## What you have to do
Copy the listing exactly, please, and keep every picture out of it.

"""

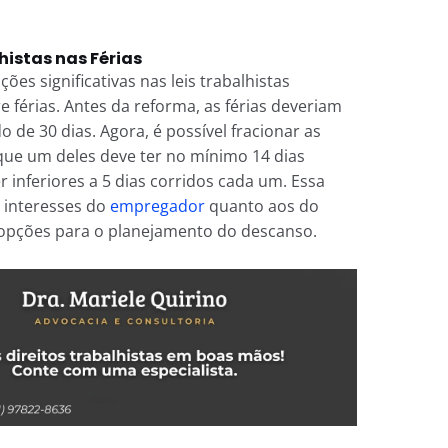
istas nas Férias
ções significativas nas leis trabalhistas
re férias. Antes da reforma, as férias deveriam
de 30 dias. Agora, é possível fracionar as
 que um deles deve ter no mínimo 14 dias
 inferiores a 5 dias corridos cada um. Essa
s interesses do
empregador
quanto aos do
pções para o planejamento do descanso.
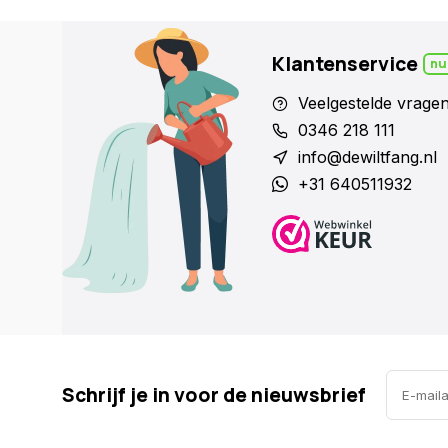
Klantenservice
nu
Veelgestelde vrage
0346 218 111
info@dewiltfang.nl
+31 640511932
Schrijf je in voor de nieuwsbrief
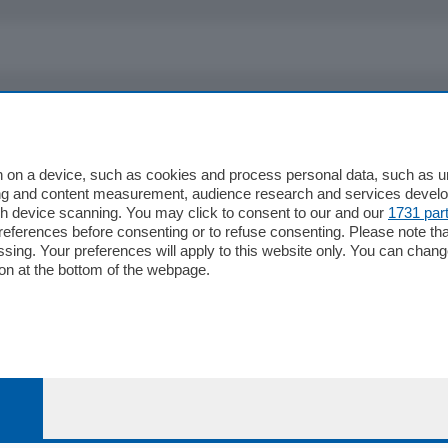
io
Chi Siamo
Redazione
 on a device, such as cookies and process personal data, such as uni
ising and content measurement, audience research and services deve
Editore
gh device scanning. You may click to consent to our and our
1731 par
li
Contatti
ferences before consenting or to refuse consenting. Please note th
ariano
Privacy e Policy
essing. Your preferences will apply to this website only. You can cha
on at the bottom of the webpage.
bassa
alcio Como
 Serie B
alcio Como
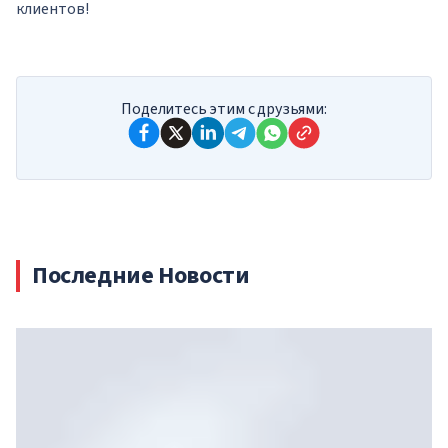
клиентов!
Поделитесь этим с друзьями:
Последние Новости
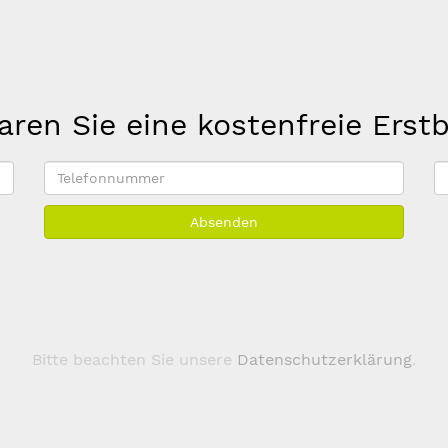
aren Sie eine kostenfreie Erst
Telefonnummer
E
M
Absenden
A
*
Bitte beachten Sie unsere
Datenschutzerklärung
.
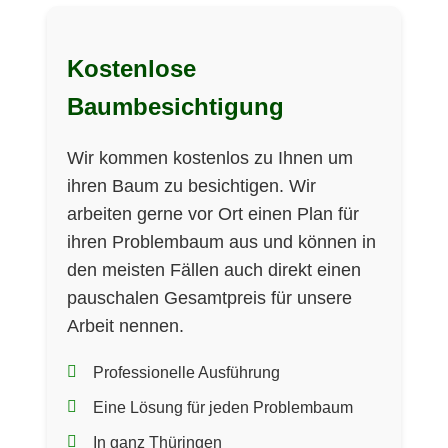
Kostenlose
Baumbesichtigung
Wir kommen kostenlos zu Ihnen um
ihren Baum zu besichtigen. Wir
arbeiten gerne vor Ort einen Plan für
ihren Problembaum aus und können in
den meisten Fällen auch direkt einen
pauschalen Gesamtpreis für unsere
Arbeit nennen.
Professionelle Ausführung
Eine Lösung für jeden Problembaum
In ganz Thüringen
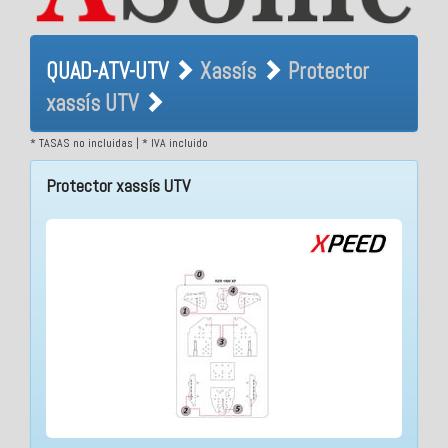
QUAD-ATV-UTV Xassís
QUAD-ATV-UTV
Xassís
Protector
Protector xassís UTV
xassís UTV
* TASAS no incluidas | * IVA incluido
Protector xassís UTV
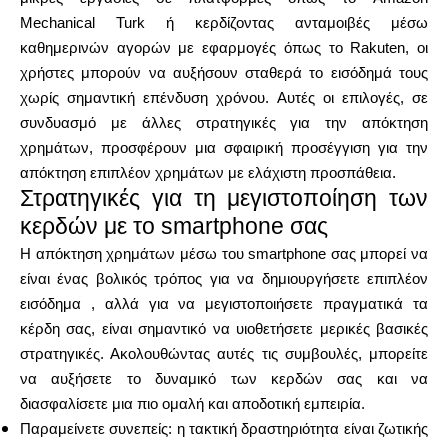
Mechanical Turk ή κερδίζοντας ανταμοιβές μέσω
καθημερινών αγορών με εφαρμογές όπως το Rakuten, οι
χρήστες μπορούν να αυξήσουν σταθερά το εισόδημά τους
χωρίς σημαντική επένδυση χρόνου. Αυτές οι επιλογές, σε
συνδυασμό με άλλες στρατηγικές για την απόκτηση
χρημάτων, προσφέρουν μια σφαιρική προσέγγιση για την
απόκτηση επιπλέον χρημάτων με ελάχιστη προσπάθεια.
Στρατηγικές για τη μεγιστοποίηση των
κερδών με το smartphone σας
Η απόκτηση χρημάτων μέσω του smartphone σας μπορεί να
είναι ένας βολικός τρόπος για να δημιουργήσετε επιπλέον
εισόδημα , αλλά για να μεγιστοποιήσετε πραγματικά τα
κέρδη σας, είναι σημαντικό να υιοθετήσετε μερικές βασικές
στρατηγικές. Ακολουθώντας αυτές τις συμβουλές, μπορείτε
να αυξήσετε το δυναμικό των κερδών σας και να
διασφαλίσετε μια πιο ομαλή και αποδοτική εμπειρία.
Παραμείνετε συνεπείς: η τακτική δραστηριότητα είναι ζωτικής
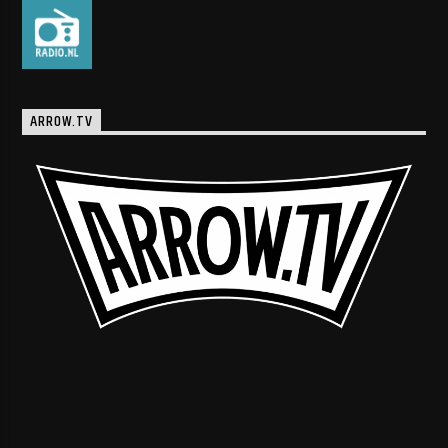
ARROW.TV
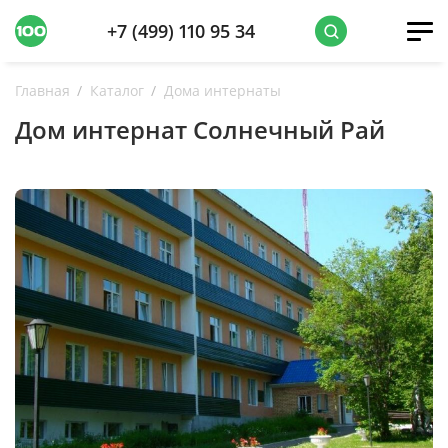
+7 (499) 110 95 34
Главная
Каталог
Дома интернаты
Дом интернат Солнечный Рай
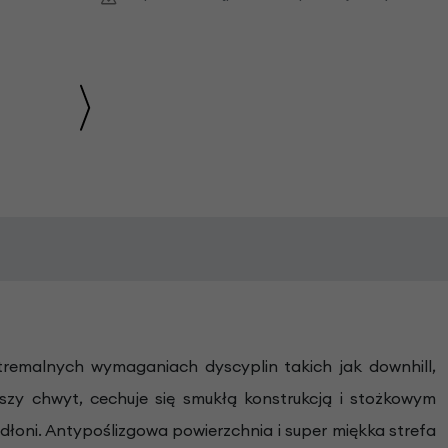
emalnych wymaganiach dyscyplin takich jak downhill,
szy chwyt, cechuje się smukłą konstrukcją i stożkowym
dłoni. Antypoślizgowa powierzchnia i super miękka strefa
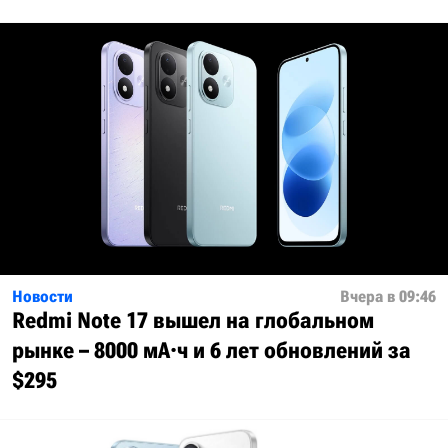
Новости
Вчера в 09:46
Redmi Note 17 вышел на глобальном
рынке – 8000 мА·ч и 6 лет обновлений за
$295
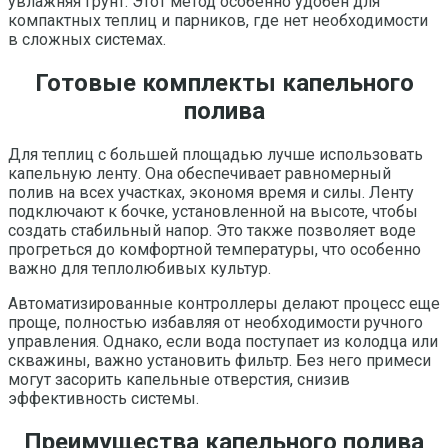
увлажняя грунт. Этот метод особенно удобен для
компактных теплиц и парников, где нет необходимости
в сложных системах.
Готовые комплекты капельного
полива
Для теплиц с большей площадью лучше использовать
капельную ленту. Она обеспечивает равномерный
полив на всех участках, экономя время и силы. Ленту
подключают к бочке, установленной на высоте, чтобы
создать стабильный напор. Это также позволяет воде
прогреться до комфортной температуры, что особенно
важно для теплолюбивых культур.
Автоматизированные контроллеры делают процесс еще
проще, полностью избавляя от необходимости ручного
управления. Однако, если вода поступает из колодца или
скважины, важно установить фильтр. Без него примеси
могут засорить капельные отверстия, снизив
эффективность системы.
Преимущества капельного полива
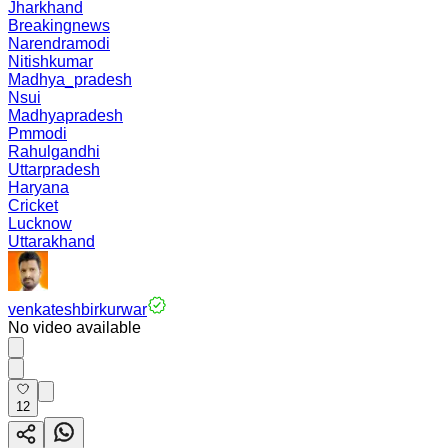
Jharkhand
Breakingnews
Narendramodi
Nitishkumar
Madhya_pradesh
Nsui
Madhyapradesh
Pmmodi
Rahulgandhi
Uttarpradesh
Haryana
Cricket
Lucknow
Uttarakhand
venkateshbirkurwar
No video available
12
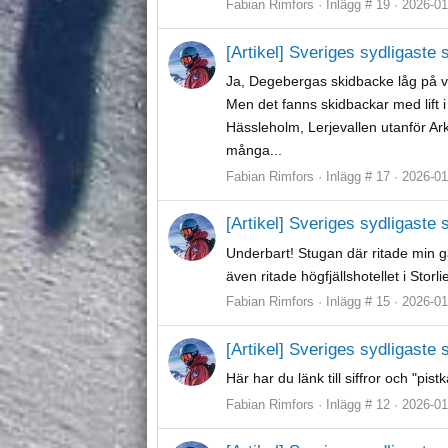
Fabian Rimfors
Inlägg # 19
2026-01
[Artikel] Sveriges sydligaste
Ja, Degebergas skidbacke låg på 
Men det fanns skidbackar med lift 
Hässleholm, Lerjevallen utanför Ar
många...
Fabian Rimfors
Inlägg # 17
2026-01
[Artikel] Sveriges sydligaste
Underbart! Stugan där ritade min 
även ritade högfjällshotellet i Sto
Fabian Rimfors
Inlägg # 15
2026-01
[Artikel] Sveriges sydligaste
Här har du länk till siffror och "pistk
Fabian Rimfors
Inlägg # 12
2026-01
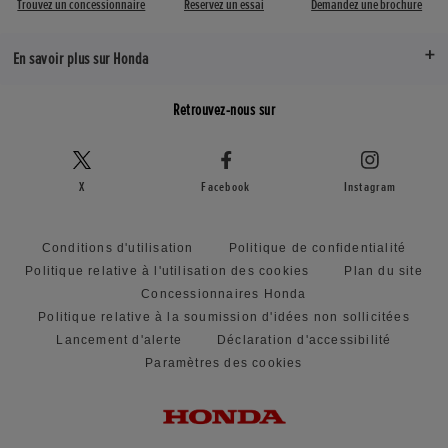
Trouvez un concessionnaire
Réservez un essai
Demandez une brochure
En savoir plus sur Honda
Retrouvez-nous sur
X
Facebook
Instagram
Conditions d'utilisation
Politique de confidentialité
Politique relative à l'utilisation des cookies
Plan du site
Concessionnaires Honda
Politique relative à la soumission d'idées non sollicitées
Lancement d'alerte
Déclaration d'accessibilité
Paramètres des cookies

"""

## Answer to this task
istas nas Férias
ções significativas nas leis trabalhistas
re férias. Antes da reforma, as férias deveriam
de 30 dias. Agora, é possível fracionar as
 que um deles deve ter no mínimo 14 dias
 inferiores a 5 dias corridos cada um. Essa
s interesses do
empregador
quanto aos do
pções para o planejamento do descanso.
Klantenservice
nu
Veelgestelde vrage
0346 218 111
info@dewiltfang.nl
+31 640511932
Schrijf je in voor de nieuwsbrief
io
Chi Siamo
Redazione
 on a device, such as cookies and process personal data, such as uni
ising and content measurement, audience research and services deve
Editore
gh device scanning. You may click to consent to our and our
1731 par
li
Contatti
ferences before consenting or to refuse consenting. Please note th
ariano
Privacy e Policy
essing. Your preferences will apply to this website only. You can cha
on at the bottom of the webpage.
bassa
alcio Como
 Serie B
alcio Como
клиентов!
Поделитесь этим с друзьями:
Последние Новости
aren Sie eine kostenfreie Erst
Telefonnummer
E
M
Absenden
A
*
Bitte beachten Sie unsere
Datenschutzerklärung
.
Kostenlose
Baumbesichtigung
Wir kommen kostenlos zu Ihnen um
ihren Baum zu besichtigen. Wir
arbeiten gerne vor Ort einen Plan für
ihren Problembaum aus und können in
den meisten Fällen auch direkt einen
pauschalen Gesamtpreis für unsere
Arbeit nennen.
Professionelle Ausführung
Eine Lösung für jeden Problembaum
In ganz Thüringen
QUAD-ATV-UTV Xassís
QUAD-ATV-UTV
Xassís
Protector
Protector xassís UTV
xassís UTV
* TASAS no incluidas | * IVA incluido
Protector xassís UTV
Mechanical Turk ή κερδίζοντας ανταμοιβές μέσω
καθημερινών αγορών με εφαρμογές όπως το Rakuten, οι
χρήστες μπορούν να αυξήσουν σταθερά το εισόδημά τους
χωρίς σημαντική επένδυση χρόνου. Αυτές οι επιλογές, σε
συνδυασμό με άλλες στρατηγικές για την απόκτηση
χρημάτων, προσφέρουν μια σφαιρική προσέγγιση για την
απόκτηση επιπλέον χρημάτων με ελάχιστη προσπάθεια.
Στρατηγικές για τη μεγιστοποίηση των
κερδών με το smartphone σας
Η απόκτηση χρημάτων μέσω του smartphone σας μπορεί να
είναι ένας βολικός τρόπος για να δημιουργήσετε επιπλέον
εισόδημα , αλλά για να μεγιστοποιήσετε πραγματικά τα
κέρδη σας, είναι σημαντικό να υιοθετήσετε μερικές βασικές
στρατηγικές. Ακολουθώντας αυτές τις συμβουλές, μπορείτε
να αυξήσετε το δυναμικό των κερδών σας και να
διασφαλίσετε μια πιο ομαλή και αποδοτική εμπειρία.
Παραμείνετε συνεπείς: η τακτική δραστηριότητα είναι ζωτικής
ARROW.TV
+7 (499) 110 95 34
Главная
Каталог
Дома интернаты
Дом интернат Солнечный Рай
emalnych wymaganiach dyscyplin takich jak downhill,
szy chwyt, cechuje się smukłą konstrukcją i stożkowym
dłoni. Antypoślizgowa powierzchnia i super miękka strefa
Новости
Вчера в 09:46
Redmi Note 17 вышел на глобальном
рынке – 8000 мА·ч и 6 лет обновлений за
$295
увлажняя грунт. Этот метод особенно удобен для
компактных теплиц и парников, где нет необходимости
в сложных системах.
Готовые комплекты капельного
полива
Для теплиц с большей площадью лучше использовать
капельную ленту. Она обеспечивает равномерный
полив на всех участках, экономя время и силы. Ленту
подключают к бочке, установленной на высоте, чтобы
создать стабильный напор. Это также позволяет воде
прогреться до комфортной температуры, что особенно
важно для теплолюбивых культур.
Автоматизированные контроллеры делают процесс еще
проще, полностью избавляя от необходимости ручного
управления. Однако, если вода поступает из колодца или
скважины, важно установить фильтр. Без него примеси
могут засорить капельные отверстия, снизив
эффективность системы.
Преимущества капельного полива
Jharkhand
Breakingnews
Narendramodi
Nitishkumar
Madhya_pradesh
Nsui
Madhyapradesh
Pmmodi
Rahulgandhi
Uttarpradesh
Haryana
Cricket
Lucknow
Uttarakhand
venkateshbirkurwar
No video available
12
Fabian Rimfors
Inlägg # 19
2026-01
[Artikel] Sveriges sydligaste
Ja, Degebergas skidbacke låg på 
Men det fanns skidbackar med lift 
Hässleholm, Lerjevallen utanför Ar
många...
Fabian Rimfors
Inlägg # 17
2026-01
[Artikel] Sveriges sydligaste
Underbart! Stugan där ritade min 
även ritade högfjällshotellet i Sto
Fabian Rimfors
Inlägg # 15
2026-01
[Artikel] Sveriges sydligaste
Här har du länk till siffror och "pistk
Fabian Rimfors
Inlägg # 12
2026-01
Trouvez un concessionnaire
Réservez un essai
Demandez une brochure
En savoir plus sur Honda
Retrouvez-nous sur
X
Facebook
Instagram
Conditions d'utilisation
Politique de confidentialité
Politique relative à l'utilisation des cookies
Plan du site
Concessionnaires Honda
Politique relative à la soumission d'idées non sollicitées
Lancement d'alerte
Déclaration d'accessibilité
Paramètres des cookies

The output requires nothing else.